20 After referring to abovementioned judgments the High Court of Delhi held in case of Mohd. Arif (Supra) that :
"the repugnancy between Section 2A and 10(4A) ID Act satisfies the three conditions laid down in 'Karunanidhi V. Union of India' (Supra) and therefore applying the principles enumerated under Article 254 of the Constitution in the light of 'Govt. of A.P. V. J.B. Educational Society' (Supra), it is beyond any reasonable uncertainty that Section 2A ID Act (introduced by Central Amendment Act 24 of 2010) shall prevail over Section 10(4A) ID Act (introduced by State Amendment Act)."DID No. 686/2016 Page No.10 of 12
21 It further observed that :
"Section 2A ID Act begins as, "(2) Notwithstanding anything contained in Section 10 ........" which implies that this Section has an overriding effect not only over the provisions of Section 10 ID Act but also its State amendments. And held that it is beyond any cavil that the Central Amendment Act inserting Section 2A has an overriding effect over Section 10 (4A) not only because the former is a Central Amendment that has been given effect to from the year 15.09.2010 (i.e. 7 years from the date of Delhi State Amendment of
22.08.2003) but also because of usage of the words 'Notwithstanding anything contained in Section 10."

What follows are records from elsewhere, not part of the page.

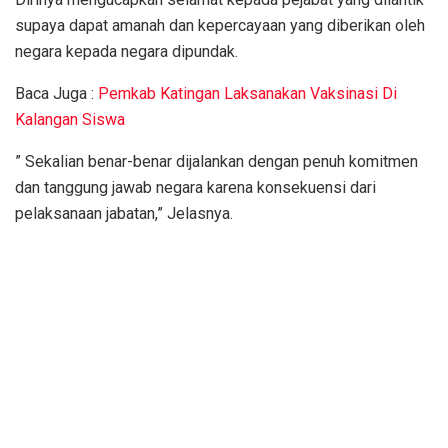
supaya dapat amanah dan kepercayaan yang diberikan oleh
negara kepada negara dipundak.
Baca Juga :
Pemkab Katingan Laksanakan Vaksinasi Di
Kalangan Siswa
” Sekalian benar-benar dijalankan dengan penuh komitmen
dan tanggung jawab negara karena konsekuensi dari
pelaksanaan jabatan,” Jelasnya.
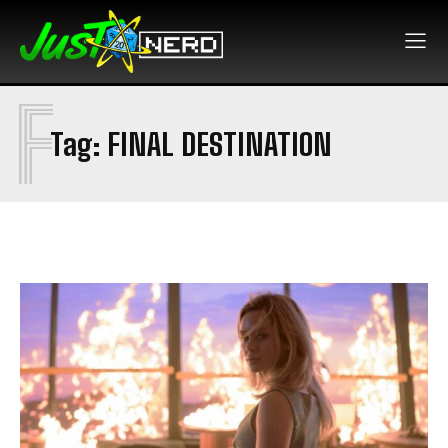
F
Tag:
FINAL DESTINATION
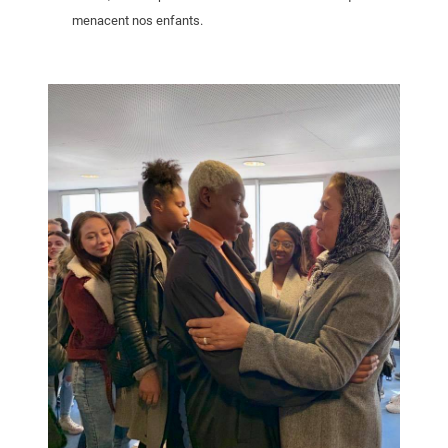
menacent nos enfants.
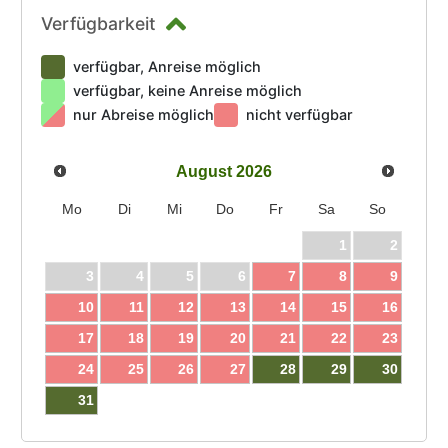
Verfügbarkeit
verfügbar, Anreise möglich
verfügbar, keine Anreise möglich
nur Abreise möglich
nicht verfügbar
August
2026
Mo
Di
Mi
Do
Fr
Sa
So
1
2
3
4
5
6
7
8
9
10
11
12
13
14
15
16
17
18
19
20
21
22
23
24
25
26
27
28
29
30
31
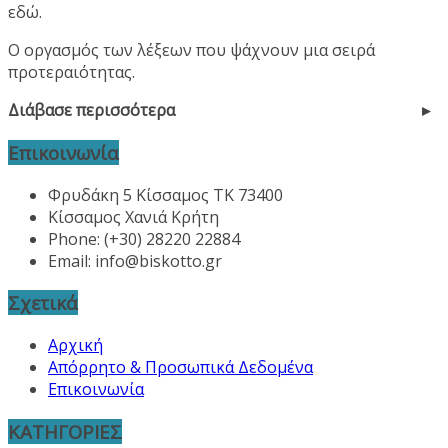
εδώ.
Ο οργασμός των λέξεων που ψάχνουν μια σειρά
προτεραιότητας.
Διάβασε περισσότερα
Επικοινωνία
Φρυδάκη 5 Κίσσαμος ΤΚ 73400
Κίσσαμος Χανιά Κρήτη
Phone: (+30) 28220 22884
Email:
info@biskotto.gr
Σχετικά
Αρχική
Απόρρητο & Προσωπικά Δεδομένα
Επικοινωνία
ΚΑΤΗΓΟΡΙΕΣ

22 In the instant case the claim of the applicant / claimant, which was original registered under the PWA, was not maintainable as he had stated that he was drawing a salary of Rs.26,000/ per month whereas the maximum limit of salary for preferring a claim under the PW Act is Rs.18,000/ per month as per notification No.SO22CO(E), dated 11.02.2012. Further pursuant to consideration of the claim of the applicant / claimant as a direct claim under the ID Act also, direct claim filed by the workman is clearly not maintainable in view of the amendment to Section 2A of the I. D Act, since certificate from Labour Department u/s. 2A of the ID Act has not been filed by the claimant / workman for preferring a direct claim before the Court. Moreover claimant has mentioned in Para 8 of his claim petition that concerned Conciliation Officer had referred the matter to the Court on 27.05.2013. If at all a reference has already been made with respect to industrial dispute raised by the claimant then in such an eventuality also the direct claim filed by the claimant would not be maintainable. The direct claim filed by him is accordingly dismissed as not being maintainable.
DID No. 686/2016 Page No.11 of 12A copy of this award be sent to the appropriate Government for its publication as per rules.